Exercise prompt:
Only the text of the entries below should appear in your exact transcription; leave out every picture.
^^^^^^^^^^^^^^^^
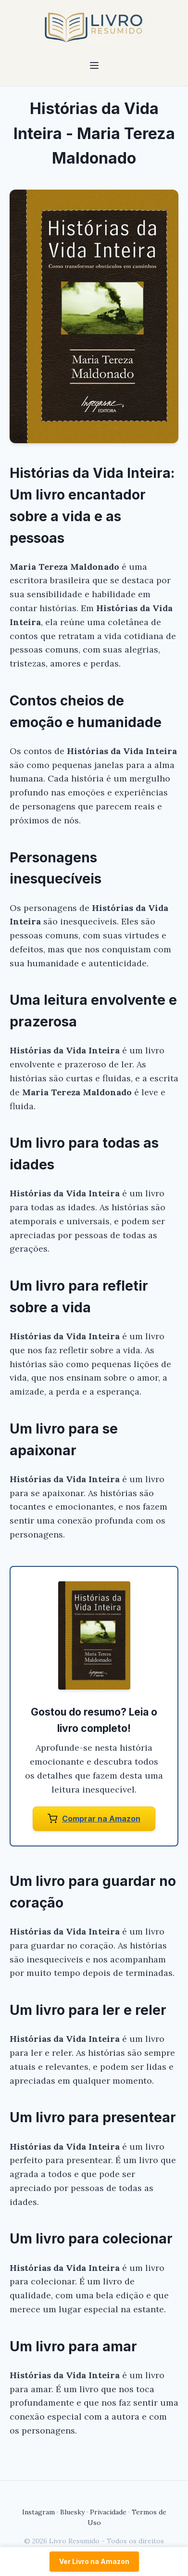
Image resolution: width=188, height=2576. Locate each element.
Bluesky (72, 2512)
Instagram (38, 2512)
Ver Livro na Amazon (94, 2561)
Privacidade (108, 2512)
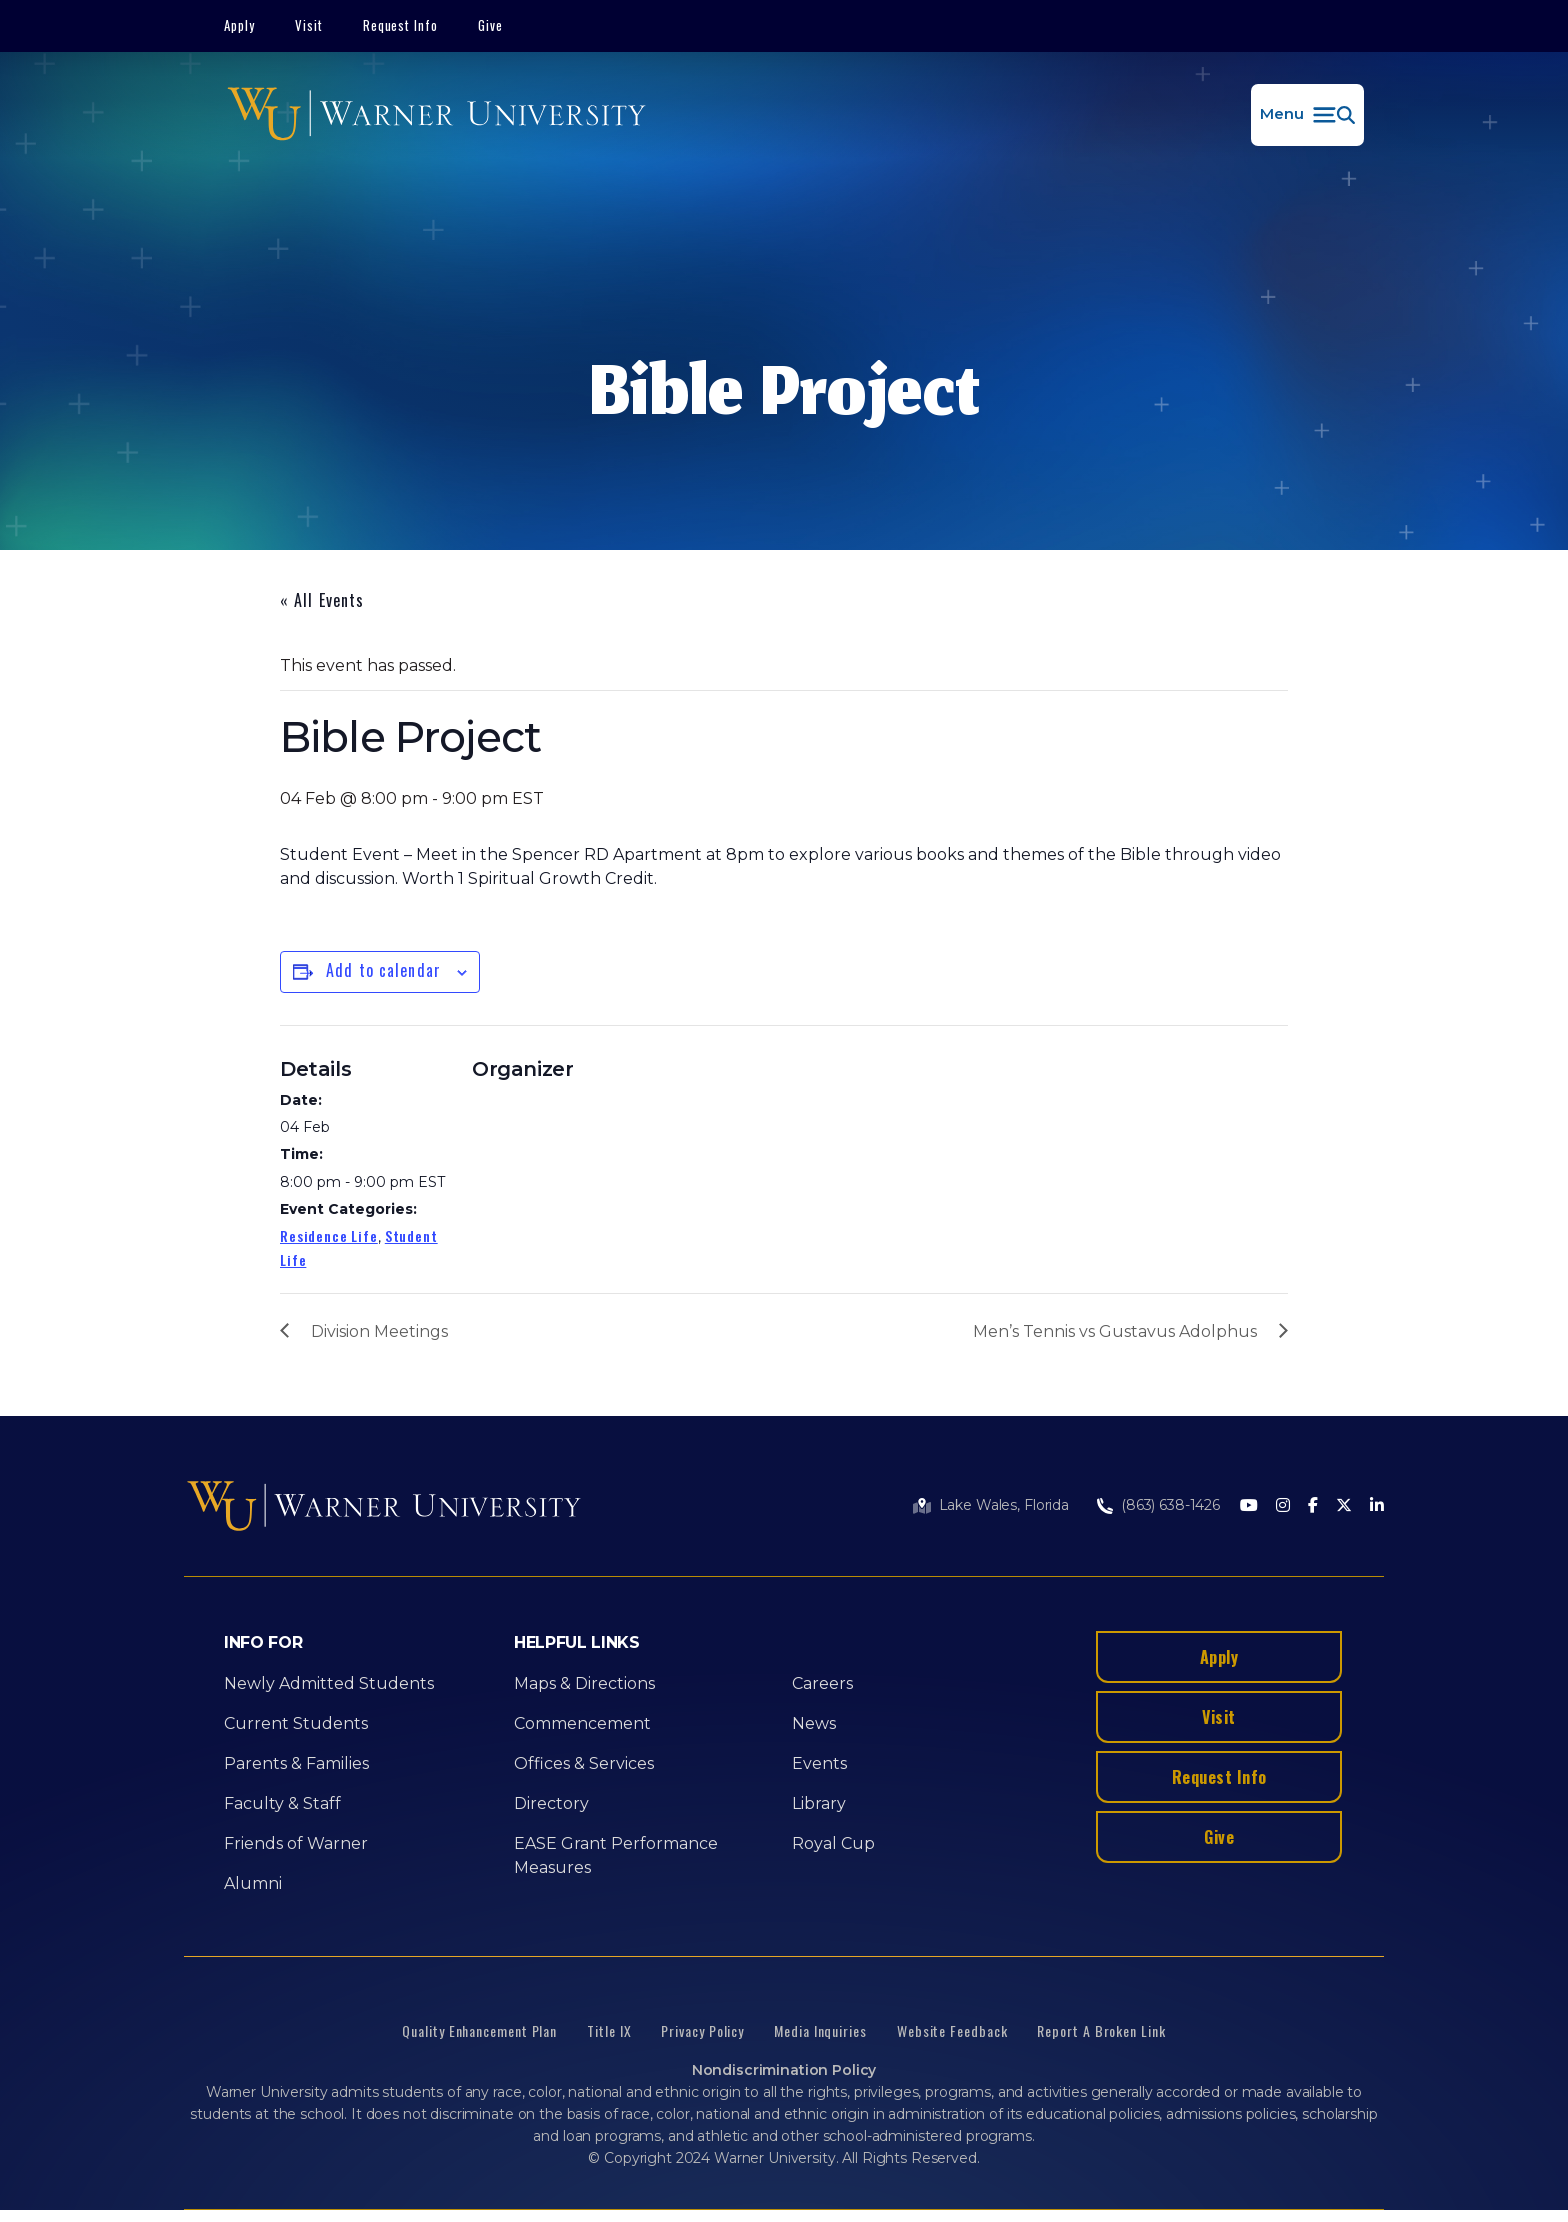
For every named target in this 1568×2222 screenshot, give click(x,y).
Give (490, 25)
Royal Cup (833, 1843)
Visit (309, 25)
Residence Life (329, 1235)
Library (819, 1803)
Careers (822, 1683)
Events (819, 1763)
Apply (239, 25)
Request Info (401, 25)
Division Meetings (379, 1331)
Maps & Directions (584, 1683)
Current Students (296, 1723)
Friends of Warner (296, 1843)
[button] (1307, 115)
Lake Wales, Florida (1004, 1505)
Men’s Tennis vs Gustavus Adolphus (1115, 1331)
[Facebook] (1313, 1506)
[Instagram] (1283, 1506)
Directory (551, 1803)
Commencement (582, 1723)
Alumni (253, 1883)
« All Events (322, 600)
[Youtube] (1249, 1506)
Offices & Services (584, 1763)
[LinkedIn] (1377, 1506)
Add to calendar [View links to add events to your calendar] (383, 970)
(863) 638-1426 (1170, 1505)
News (814, 1723)
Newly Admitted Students (329, 1683)
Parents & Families (296, 1763)
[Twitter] (1344, 1506)
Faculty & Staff (282, 1803)
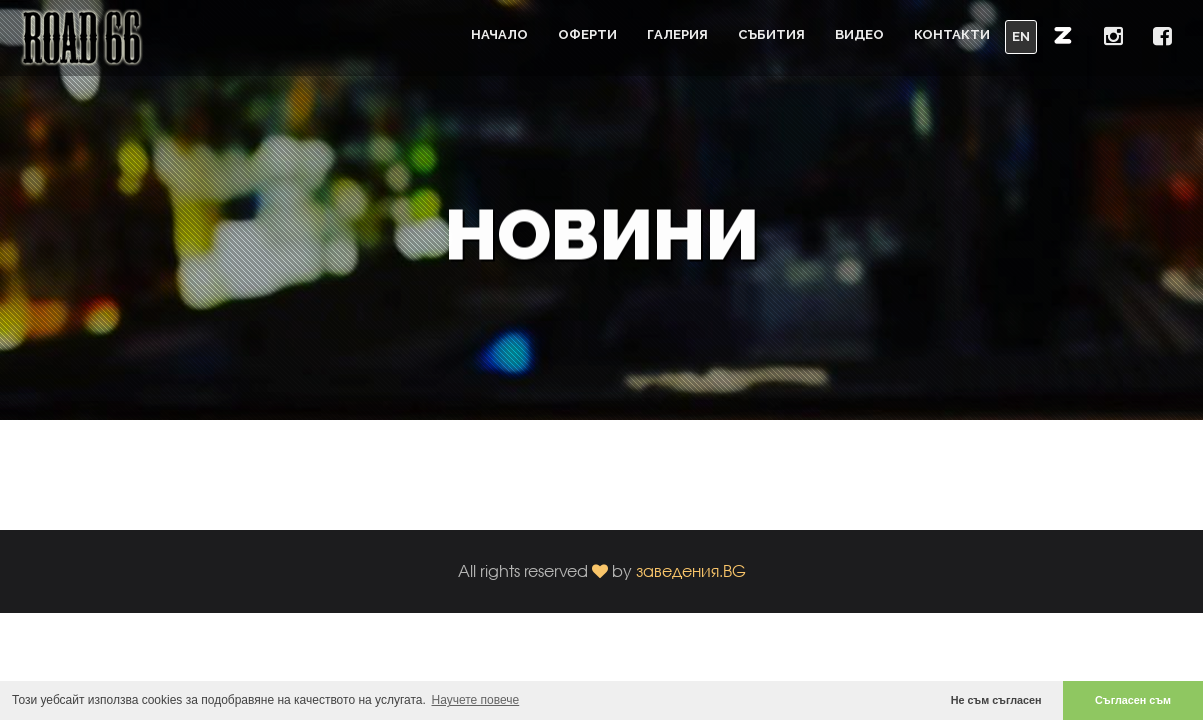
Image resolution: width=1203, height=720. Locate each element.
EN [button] (1021, 36)
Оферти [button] (587, 34)
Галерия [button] (677, 34)
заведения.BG (691, 570)
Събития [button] (771, 34)
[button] (1063, 35)
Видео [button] (859, 34)
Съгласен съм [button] (1133, 700)
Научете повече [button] (476, 700)
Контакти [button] (952, 34)
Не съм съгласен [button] (996, 700)
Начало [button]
^^^^^^^^^^^^^^^^
Result for this exercise:
Image resolution: width=188, height=2576. Locate each element.
Bluesky (72, 2512)
Instagram (38, 2512)
Ver Livro na Amazon (94, 2561)
Privacidade (108, 2512)
For every named target in this 1568×2222 screenshot, give click(x,y).
Give (490, 25)
Royal Cup (833, 1843)
Visit (309, 25)
Residence Life (329, 1235)
Library (819, 1803)
Careers (822, 1683)
Events (819, 1763)
Apply (239, 25)
Request Info (401, 25)
Division Meetings (379, 1331)
Maps & Directions (584, 1683)
Current Students (296, 1723)
Friends of Warner (296, 1843)
[button] (1307, 115)
Lake Wales, Florida (1004, 1505)
Men’s Tennis vs Gustavus Adolphus (1115, 1331)
[Facebook] (1313, 1506)
[Instagram] (1283, 1506)
Directory (551, 1803)
Commencement (582, 1723)
Alumni (253, 1883)
« All Events (322, 600)
[Youtube] (1249, 1506)
Offices & Services (584, 1763)
[LinkedIn] (1377, 1506)
Add to calendar [View links to add events to your calendar] (383, 970)
(863) 638-1426 (1170, 1505)
News (814, 1723)
Newly Admitted Students (329, 1683)
Parents & Families (296, 1763)
[Twitter] (1344, 1506)
Faculty & Staff (282, 1803)
Image resolution: width=1203, height=720. Locate each element.
EN [button] (1021, 36)
Оферти [button] (587, 34)
Галерия [button] (677, 34)
заведения.BG (691, 570)
Събития [button] (771, 34)
[button] (1063, 35)
Видео [button] (859, 34)
Съгласен съм [button] (1133, 700)
Научете повече [button] (476, 700)
Контакти [button] (952, 34)
Не съм съгласен [button] (996, 700)
Начало [button]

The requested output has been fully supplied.